Cholesterol is a waxy, fat-like substance found in all cells, necessary for making hormones, Vitamin D, and digestive substances. The two main types are low-density lipoprotein (LDL), often called “bad” cholesterol, and high-density lipoprotein (HDL), or “good” cholesterol. For decades, managing these lipid levels has been the primary strategy for reducing the risk of heart disease and stroke. This management approach has evolved significantly, moving from strict targets to a broader risk-based philosophy.
The Dominance of LDL Targets
The previous guidelines, primarily the National Cholesterol Education Program Adult Treatment Panel III (NCEP ATP III) published in 2002, established LDL cholesterol as the primary focus of therapy. This approach was defined by a “treat-to-target” model, where the goal was to lower a patient’s LDL level to a specific, predetermined number linked to their calculated risk for coronary heart disease (CHD) events.
For patients diagnosed with CHD or those at the highest risk, the initial target was below 100 milligrams per deciliter (mg/dL). A 2004 update suggested an optional goal under 70 mg/dL for “very high-risk” individuals, such as those with multiple major risk factors or acute coronary syndrome.
The guidelines set different thresholds for lower-risk individuals. Patients with two or more risk factors aimed for an LDL level below 130 mg/dL, while those with zero or one risk factor aimed for under 160 mg/dL. Treatment involved initiating and adjusting statin therapy until the specific LDL target was met.
Risk Assessment Under the Former Approach
Under the old guidelines, risk assessment categorized patients to assign the correct LDL target. The cornerstone of this classification was the Framingham Risk Score (FRS), which calculated an individual’s estimated 10-year risk of experiencing a “hard” coronary heart disease event, such as a heart attack or cardiac death. The FRS utilized factors including age, total cholesterol, HDL cholesterol, systolic blood pressure, smoking status, and medication use to generate a percentage risk.
The guidelines also recognized “Risk Equivalents,” which automatically placed a patient into the highest-risk category, regardless of their calculated FRS percentage. These equivalents included established atherosclerotic diseases, such as symptomatic carotid artery disease or peripheral arterial disease, or a diagnosis of diabetes mellitus. A 10-year CHD risk over 20% also qualified as a risk equivalent.

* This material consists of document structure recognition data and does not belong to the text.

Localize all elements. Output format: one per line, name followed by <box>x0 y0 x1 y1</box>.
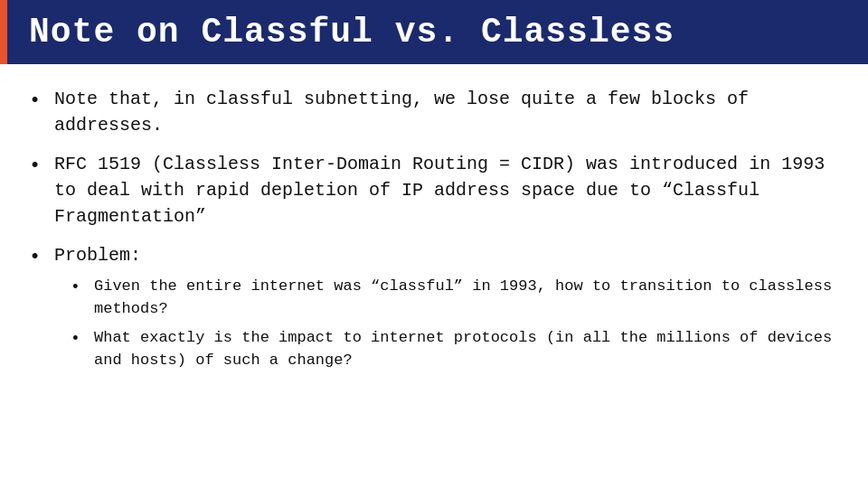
bullet-item-3: • Problem: • Given the entire internet w… <box>29 242 839 380</box>
slide: Note on Classful vs. Classless • Note th… <box>0 0 868 488</box>
sub-bullet-item-1: • Given the entire internet was “classfu… <box>71 276 839 320</box>
bullet-dot-2: • <box>29 152 49 181</box>
sub-bullet-dot-2: • <box>71 327 89 351</box>
sub-bullet-list: • Given the entire internet was “classfu… <box>54 276 839 372</box>
sub-bullet-dot-1: • <box>71 276 89 299</box>
sub-bullet-text-2: What exactly is the impact to internet p… <box>94 327 839 371</box>
bullet-item-2: • RFC 1519 (Classless Inter-Domain Routi… <box>29 151 839 230</box>
bullet-text-1: Note that, in classful subnetting, we lo… <box>54 86 839 138</box>
bullet-dot-1: • <box>29 87 49 116</box>
bullet-text-3: Problem: • Given the entire internet was… <box>54 242 839 380</box>
slide-title: Note on Classful vs. Classless <box>29 13 846 52</box>
slide-header: Note on Classful vs. Classless <box>0 0 868 64</box>
bullet-3-label: Problem: <box>54 245 141 266</box>
sub-bullet-item-2: • What exactly is the impact to internet… <box>71 327 839 371</box>
bullet-dot-3: • <box>29 243 49 272</box>
main-bullet-list: • Note that, in classful subnetting, we … <box>29 86 839 380</box>
slide-body: • Note that, in classful subnetting, we … <box>0 64 868 488</box>
bullet-text-2: RFC 1519 (Classless Inter-Domain Routing… <box>54 151 839 230</box>
sub-bullet-text-1: Given the entire internet was “classful”… <box>94 276 839 320</box>
bullet-item-1: • Note that, in classful subnetting, we … <box>29 86 839 138</box>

This risk stratification determined the intensity of the treatment plan, but it was secondary to establishing the numerical LDL goal. For instance, a patient with a CHD risk equivalent was immediately assigned the most aggressive LDL target of less than 100 mg/dL.

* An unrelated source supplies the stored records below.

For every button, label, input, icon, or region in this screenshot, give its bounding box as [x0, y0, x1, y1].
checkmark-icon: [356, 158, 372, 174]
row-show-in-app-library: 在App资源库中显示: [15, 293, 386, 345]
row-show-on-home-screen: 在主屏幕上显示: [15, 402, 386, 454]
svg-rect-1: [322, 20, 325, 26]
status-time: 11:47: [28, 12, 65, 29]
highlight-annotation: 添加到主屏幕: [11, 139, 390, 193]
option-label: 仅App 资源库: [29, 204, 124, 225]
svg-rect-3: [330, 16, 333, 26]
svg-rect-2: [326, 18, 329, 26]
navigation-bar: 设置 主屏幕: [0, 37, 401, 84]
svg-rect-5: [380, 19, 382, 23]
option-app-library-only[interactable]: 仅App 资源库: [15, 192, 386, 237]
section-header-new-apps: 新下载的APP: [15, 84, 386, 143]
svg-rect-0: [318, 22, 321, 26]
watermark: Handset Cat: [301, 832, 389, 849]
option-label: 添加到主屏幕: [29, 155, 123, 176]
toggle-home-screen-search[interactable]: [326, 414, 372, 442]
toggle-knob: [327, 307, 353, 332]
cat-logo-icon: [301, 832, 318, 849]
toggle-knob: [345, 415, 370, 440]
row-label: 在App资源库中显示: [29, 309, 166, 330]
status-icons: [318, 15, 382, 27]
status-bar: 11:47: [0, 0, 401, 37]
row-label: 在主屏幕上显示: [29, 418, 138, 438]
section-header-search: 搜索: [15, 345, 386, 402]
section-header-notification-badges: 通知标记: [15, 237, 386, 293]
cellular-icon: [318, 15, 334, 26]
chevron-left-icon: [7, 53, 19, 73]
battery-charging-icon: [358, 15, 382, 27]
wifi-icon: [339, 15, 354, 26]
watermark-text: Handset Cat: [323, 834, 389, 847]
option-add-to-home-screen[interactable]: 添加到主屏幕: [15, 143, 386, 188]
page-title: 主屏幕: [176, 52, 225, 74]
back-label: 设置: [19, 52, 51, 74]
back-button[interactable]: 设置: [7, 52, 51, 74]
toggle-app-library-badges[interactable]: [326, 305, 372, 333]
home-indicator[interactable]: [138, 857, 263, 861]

The Paradigm Shift and Rationale for Change
The move away from the older guidelines, beginning around 2013, was driven by the realization that the treat-to-target approach lacked strong scientific backing from randomized controlled trials (RCTs). While many studies showed that lowering LDL cholesterol with statins reduced cardiovascular events, there was limited evidence proving that adjusting a statin dose to hit a specific, arbitrary LDL number improved outcomes more than simply giving a fixed, effective dose. The focus on achieving a target sometimes led to complex medication regimens without a proven benefit over simpler treatment plans.

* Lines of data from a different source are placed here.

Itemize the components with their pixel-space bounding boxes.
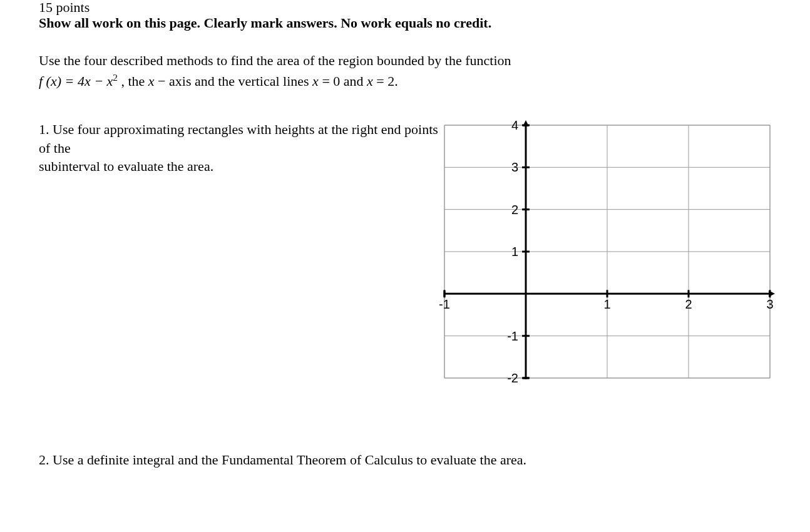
q2-text: Use a definite integral and the Fundamen… — [53, 452, 526, 468]
eq1-rhs: = 0 and — [319, 73, 367, 89]
eq1-lhs: x — [312, 73, 319, 89]
svg-text:-2: -2 — [507, 371, 518, 383]
svg-text:4: 4 — [511, 120, 518, 132]
svg-text:1: 1 — [511, 245, 518, 258]
question-2: 2. Use a definite integral and the Funda… — [39, 452, 771, 468]
prompt-mid1: , the — [121, 73, 148, 89]
function-expr: f (x) = 4x − x2 — [39, 73, 121, 89]
question-1: 1. Use four approximating rectangles wit… — [39, 120, 439, 176]
prompt-dash: − axis and the vertical lines — [155, 73, 313, 89]
fn-prefix: f (x) = 4x − x — [39, 73, 113, 89]
eq2-lhs: x — [367, 73, 373, 89]
instruction-line: Show all work on this page. Clearly mark… — [39, 15, 771, 31]
svg-text:-1: -1 — [507, 329, 518, 343]
eq2-rhs: = 2. — [373, 73, 398, 89]
svg-text:2: 2 — [685, 297, 692, 311]
svg-text:3: 3 — [766, 297, 773, 311]
problem-prompt: Use the four described methods to find t… — [39, 51, 771, 91]
coordinate-chart: -1123-2-11234 — [439, 120, 771, 383]
fn-exponent: 2 — [113, 72, 118, 83]
q1-num: 1. — [39, 121, 53, 137]
prompt-intro: Use the four described methods to find t… — [39, 53, 511, 68]
svg-text:1: 1 — [603, 297, 610, 311]
svg-text:3: 3 — [511, 160, 518, 174]
svg-text:2: 2 — [511, 203, 518, 217]
points-line: 15 points — [39, 0, 771, 15]
xvar: x — [148, 73, 155, 89]
q1-text-a: Use four approximating rectangles with h… — [39, 121, 438, 156]
q1-text-b: subinterval to evaluate the area. — [39, 158, 213, 174]
svg-text:-1: -1 — [439, 297, 450, 311]
q2-num: 2. — [39, 452, 53, 468]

Evidence began to show that the intensity of the statin therapy itself, rather than the final LDL level achieved, was the more reliable predictor of reduced cardiovascular risk. Randomized trials demonstrated that fixed doses of moderate- or high-intensity statins provided a consistent benefit regardless of whether the patient’s LDL hit a specific target value. This suggested that the clinical benefit was more closely tied to the overall percentage reduction in LDL and the drug’s properties than to a single numerical threshold.
The newer guidelines abandoned the treat-to-target model entirely and instead focused on identifying “Statin Benefit Groups” based on absolute risk and existing conditions. This new approach emphasizes prescribing a fixed, appropriate intensity of statin based on a patient’s overall risk profile, such as those with existing atherosclerotic disease or very high LDL levels, rather than titrating the dose to chase a specific LDL number.